[Source records]

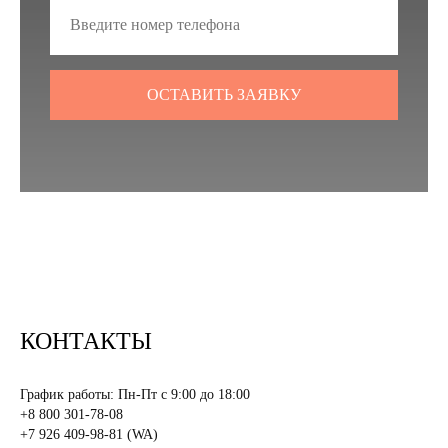
ОСТАВИТЬ ЗАЯВКУ
КОНТАКТЫ
График работы: Пн-Пт с 9:00 до 18:00
+8 800 301-78-08
+7 926 409-98-81 (WA)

[/Source records]

- _Exercise requirements_
A word-for-word retyping of every record is required, without the pictures.

- _Task solution_
ОСТАВИТЬ ЗАЯВКУ
КОНТАКТЫ
График работы: Пн-Пт с 9:00 до 18:00
+8 800 301-78-08
+7 926 409-98-81 (WA)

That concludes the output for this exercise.